Bazı insanların susuşunda fırtınalar vardır. İçine attığı her kelime, zamanla gözlerine dolar da bir gün hiç beklenmedik anda taşar. İşte onun da gözleri öyleydi... Dolu doluydu. Ne kadar konuşmasa da, bir bakışı her şeyi anlatıyordu.
Söz söylemeden anlatmak maharettir, ama gözyaşını yutmak cesarettir. O hem maharetliydi hem cesur… Herkes onu güçlü sanıyordu, çünkü hiç ağlamazdı. Oysa ne zaman yalnız kalsa, kalbinin bir köşesi titrer, gözleri sığınacak bir huzur arardı. Sustuğu her an, içindeki kırık bir hayalin yankısıydı.
Çocukken düşlerini anlatacak kimse bulamadı. Büyüdüğünde ise düşlerine inanan kalmadı. Sevmeyi öğrendi ama sevilmeyi hiç yaşayamadı. Her vedada bir parçası eksildi, ama kimse fark etmedi. Ve o, en çok da fark edilmemeye alıştı...

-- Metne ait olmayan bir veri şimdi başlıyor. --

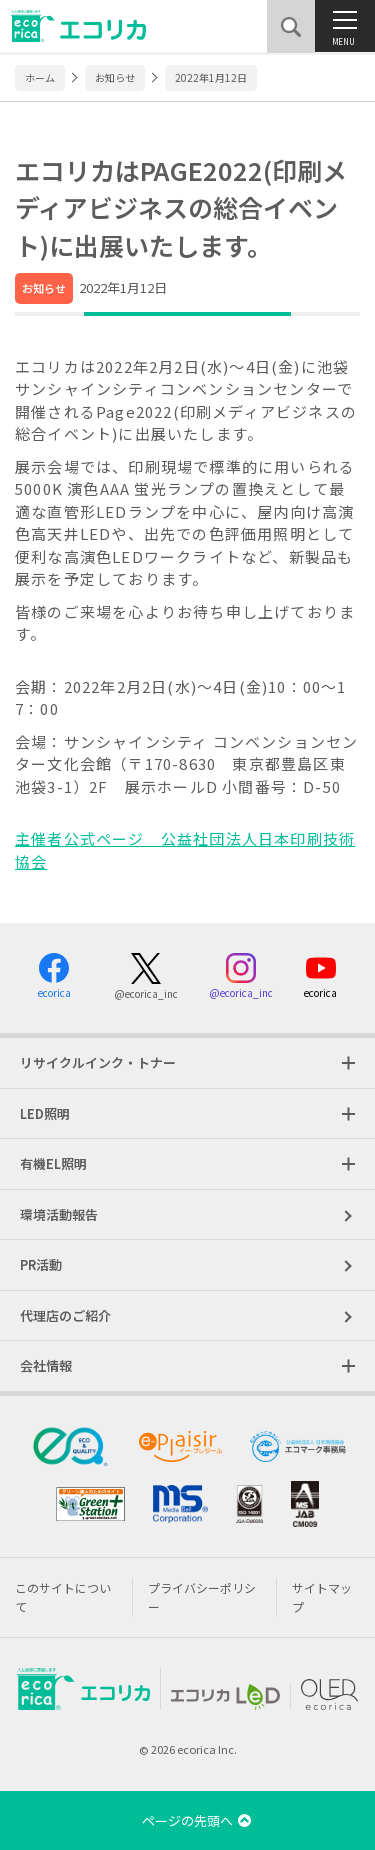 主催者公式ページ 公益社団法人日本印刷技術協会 (185, 850) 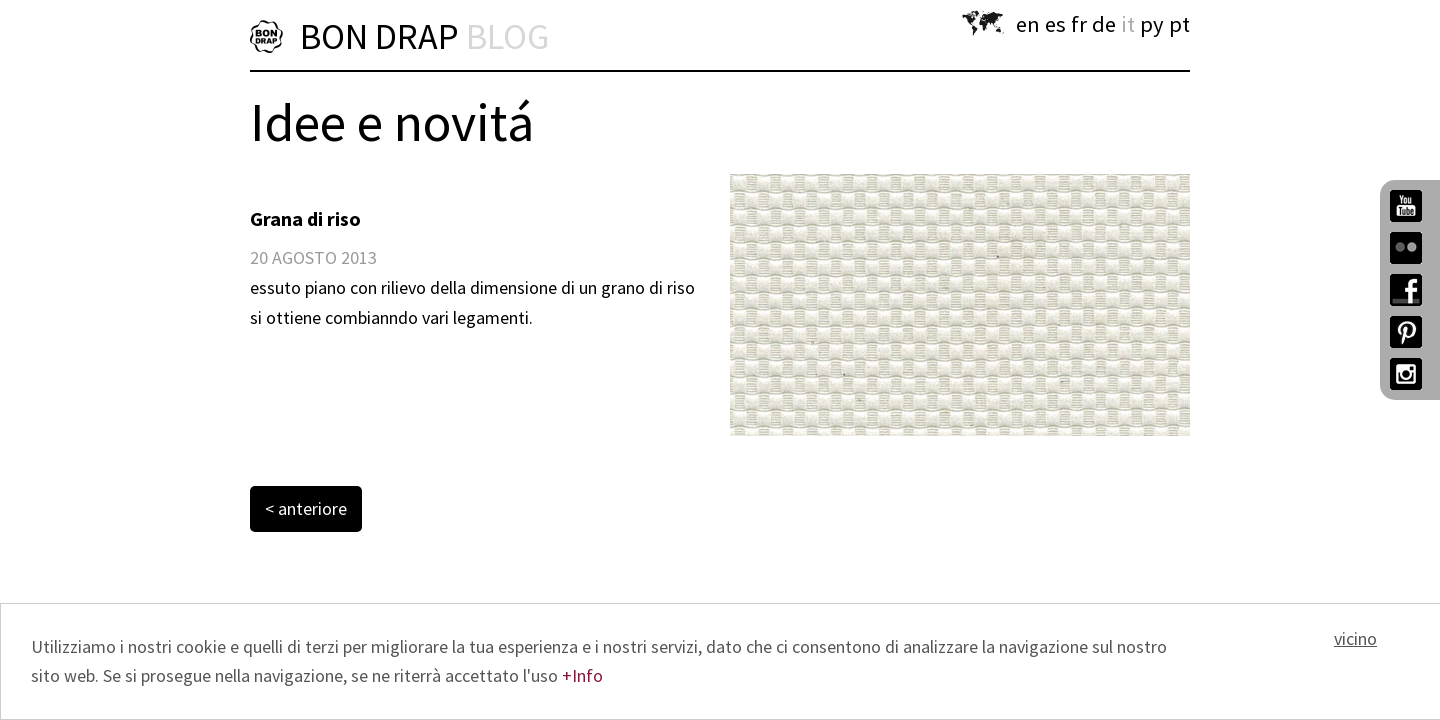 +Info (582, 675)
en (1028, 24)
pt (1179, 24)
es (1055, 24)
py (1152, 24)
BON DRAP (424, 36)
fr (1079, 24)
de (1104, 24)
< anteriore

Gözleri dolu doluydu. Çünkü anlatamadığı hikâyeler vardı. Çünkü "Ben iyiyim" derken bile, içi darmadağındı. Her “önemli değil” deyişi, bir vedanın habercisiydi. Ve her gülümseyişinin altında, susturulmuş bir çığlık yatardı.
İnsan bazen konuşmak istemez, çünkü ne anlatacağına değil, kimin anlayacağına inanmaz. O da anlatmadı. Sadece baktı. Ve gözlerinde bir dünya sakladı. Dolu dolu gözlerinde; hayal kırıklığı, özlem, sevda, gurur ve biraz da kırgınlık vardı.
Her sabah aynaya bakarken, kendiyle bile göz göze gelmekten çekinirdi. Çünkü aynalar çok şey söylerdi. Ve o, kendi gözlerine baktığında, geçmişin yankısını duyardı. Her kırgınlık, her hayal kırıklığı gözbebeklerinde bir izdi. Ve insan en çok da gözlerinden yorgun düşerdi.
Belki de bu yüzden, biri ona "Nasılsın?" dediğinde gözleri doluyordu. Çünkü dilinin söyleyemediğini, kalbi anlatmaya çalışıyordu. Bir bakış, bin kelimeye bedeldi. Ama kimse o bakışı okuyacak kadar uzun bakmazdı gözlerine...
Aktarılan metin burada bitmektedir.